EVX-01 induced mainly CD4+ T-cell responses in PBMCs after vaccination. EVX-01-specific CD4+ T-cells were identified in all five patients at multiple timepoints after vaccination. EVX-01-specific CD8+ T-cells were identified in patient 5 at time point 3 (TP3). Prestimulated PBMCs were restimulated with EVX-01 peptide pool or irrelevant peptide (negative control) for 8 hours and subsequently analyzed by flow cytometry. T-cell reactivity was defined as the percentage of live CD8+ or CD4+ T-cells staining positive for at least two of three markers (TNF, IFNγ, CD107a). TP1 = Baseline; TP2 = CPI; TP3 = 3x vaccination; TP4 = 6x vaccination; FU = follow-up.

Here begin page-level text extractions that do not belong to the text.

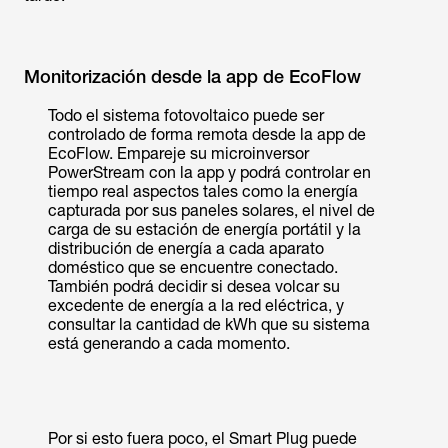
Monitorización desde la app de EcoFlow
Todo el sistema fotovoltaico puede ser
controlado de forma remota desde la app de
EcoFlow. Empareje su microinversor
PowerStream con la app y podrá controlar en
tiempo real aspectos tales como la energía
capturada por sus paneles solares, el nivel de
carga de su estación de energía portátil y la
distribución de energía a cada aparato
doméstico que se encuentre conectado.
También podrá decidir si desea volcar su
excedente de energía a la red eléctrica, y
consultar la cantidad de kWh que su sistema
está generando a cada momento.
Por si esto fuera poco, el Smart Plug puede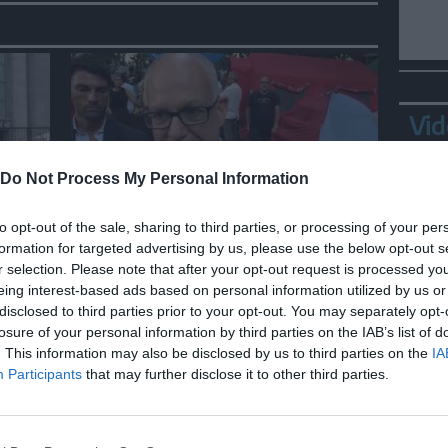
Vid
Do Not Process My Personal Information
ITALIA
to opt-out of the sale, sharing to third parties, or processing of your per
formation for targeted advertising by us, please use the below opt-out s
ra
Gualtieri: "Responsabilità del
r selection. Please note that after your opt-out request is processed y
Viminale su Spin Time? La
eing interest-based ads based on personal information utilized by us or
posizione dei partiti è nota"
disclosed to third parties prior to your opt-out. You may separately opt-
losure of your personal information by third parties on the IAB’s list of
Bepp
. This information may also be disclosed by us to third parties on the
IA
sta
Participants
that may further disclose it to other third parties.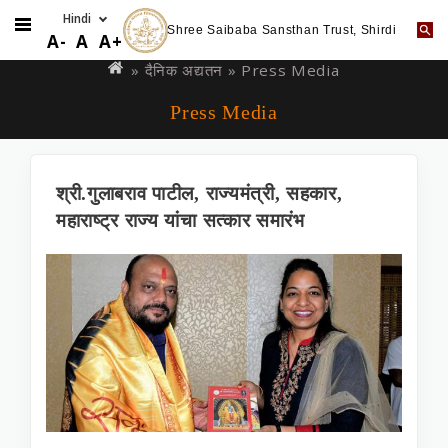
Shree Saibaba Sansthan Trust, Shirdi
Skip
You
A-
A
A+
to
are
»
दैनिक अद्यतन
» Press Media
main
here
Press Media
content
श्री.गुलाबराव पाटील, राज्यमंत्री, सहकार,
महाराष्ट्र राज्‍य यांचा सत्कार समारंभ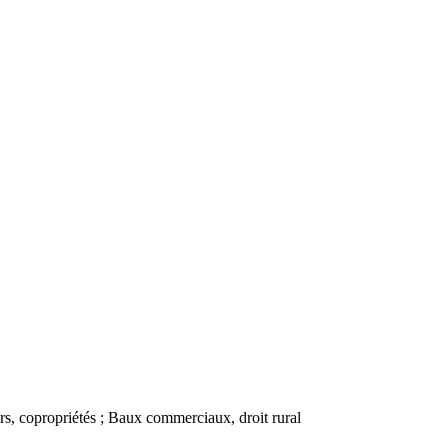
urs, copropriétés ; Baux commerciaux, droit rural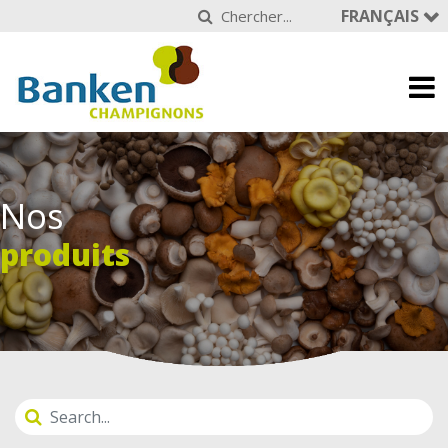
FRANÇAIS
Nos
produits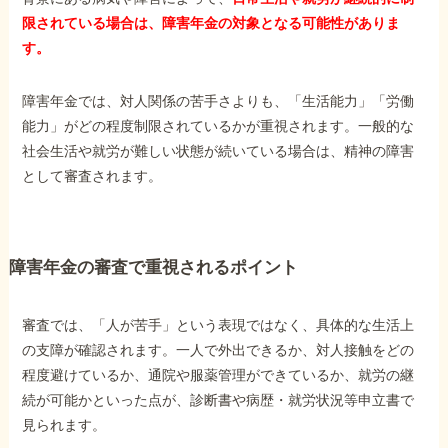
限されている場合は、障害年金の対象となる可能性がありま
す。
障害年金では、対人関係の苦手さよりも、「生活能力」「労働
能力」がどの程度制限されているかが重視されます。一般的な
社会生活や就労が難しい状態が続いている場合は、精神の障害
として審査されます。
障害年金の審査で重視されるポイント
審査では、「人が苦手」という表現ではなく、具体的な生活上
の支障が確認されます。一人で外出できるか、対人接触をどの
程度避けているか、通院や服薬管理ができているか、就労の継
続が可能かといった点が、診断書や病歴・就労状況等申立書で
見られます。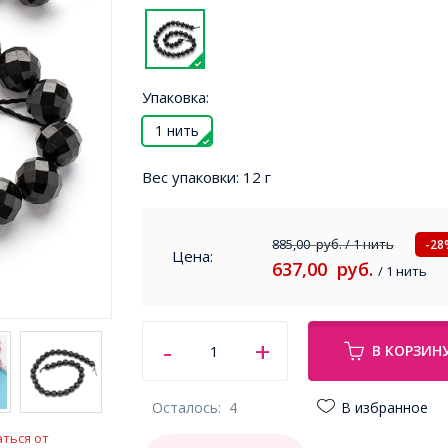
Упаковка:
1 нить
Вес упаковки:
12 г
885,00
руб.
/ 1 нить
-28
Цена:
637,00
руб.
/ 1 нить
В КОРЗИН
Осталось:
4
В избранное
ться от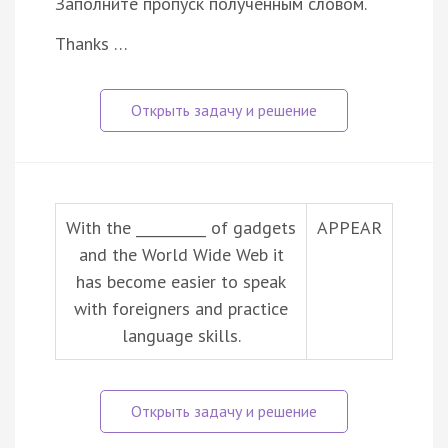
Заполните пропуск полученным словом.
Thanks …
With the __________ of gadgets
APPEAR
and the World Wide Web it
has become easier to speak
with foreigners and practice
language skills.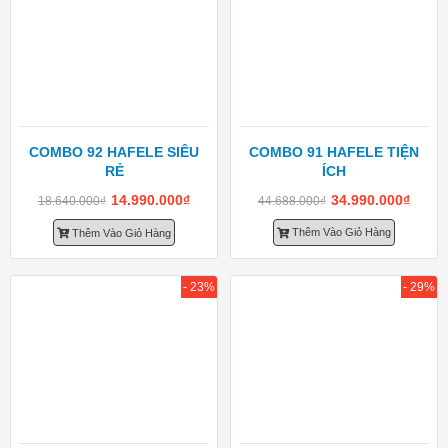
COMBO 92 HAFELE SIÊU
COMBO 91 HAFELE TIỆN
RẺ
ÍCH
14.990.000
₫
34.990.000
₫
18.640.000
₫
44.688.000
₫
Thêm Vào Giỏ Hàng
Thêm Vào Giỏ Hàng
- 23%
- 29%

Vertical hatched line separates timepoints before and after vaccinations.
Figure 4.
Figure 4.
EVX-01-specific T-cell responses were detected in SKILs (skin-test infiltrating lymphocytes) after vaccination of patient 2. (A) IFNγ-ELISPOT responses were detected in SKILs isolated from patient 2 (TP4, after 6 vaccinations) after overnight co-culture with EVX-01 peptide pool and individual peptides. 100,000 SKILs with 10,000 autologous monocytes were seeded per well. (B) Representative example of ELISPOT-wells. (C) EVX-01-specific CD4+ T-cells were identified in the SKILs isolated from patient 2 (TP4, after 6 vaccinations). SKILs were restimulated with EVX-01 peptide pool or irrelevant peptide (negative control) for 8 hours. T-cell reactivity was defined as the percentage of live CD8+ or CD4+ T-cells staining positive for at least two of four markers (CD137, TNF, IFNγ, CD107a).